• _WHAT YOU NEED TO DO_
Repeat the data that follows, keeping every character intact.

[RECORD SET Boundary: Start]

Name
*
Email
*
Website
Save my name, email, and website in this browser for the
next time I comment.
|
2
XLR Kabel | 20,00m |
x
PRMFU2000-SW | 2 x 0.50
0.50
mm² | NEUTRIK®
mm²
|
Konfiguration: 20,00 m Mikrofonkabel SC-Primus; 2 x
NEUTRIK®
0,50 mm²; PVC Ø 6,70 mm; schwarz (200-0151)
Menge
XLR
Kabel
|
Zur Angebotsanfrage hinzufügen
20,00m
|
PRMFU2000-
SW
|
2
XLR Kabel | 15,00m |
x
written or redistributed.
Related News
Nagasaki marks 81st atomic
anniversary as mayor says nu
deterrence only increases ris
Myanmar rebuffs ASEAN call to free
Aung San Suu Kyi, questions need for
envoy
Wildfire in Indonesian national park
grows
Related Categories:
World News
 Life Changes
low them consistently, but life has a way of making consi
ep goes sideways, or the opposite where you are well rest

[RECORD SET Boundary: End]

• _ANSWER SPACE_
Name
*
Email
*
Website
Save my name, email, and website in this browser for the
next time I comment.
|
2
XLR Kabel | 20,00m |
x
PRMFU2000-SW | 2 x 0.50
0.50
mm² | NEUTRIK®
mm²
|
Konfiguration: 20,00 m Mikrofonkabel SC-Primus; 2 x
NEUTRIK®
0,50 mm²; PVC Ø 6,70 mm; schwarz (200-0151)
Menge
XLR
Kabel
|
Zur Angebotsanfrage hinzufügen
20,00m
|
PRMFU2000-
SW
|
2
XLR Kabel | 15,00m |
x
written or redistributed.
Related News
Nagasaki marks 81st atomic
anniversary as mayor says nu
deterrence only increases ris
Myanmar rebuffs ASEAN call to free
Aung San Suu Kyi, questions need for
envoy
Wildfire in Indonesian national park
grows
Related Categories:
World News
 Life Changes
low them consistently, but life has a way of making consi
ep goes sideways, or the opposite where you are well rest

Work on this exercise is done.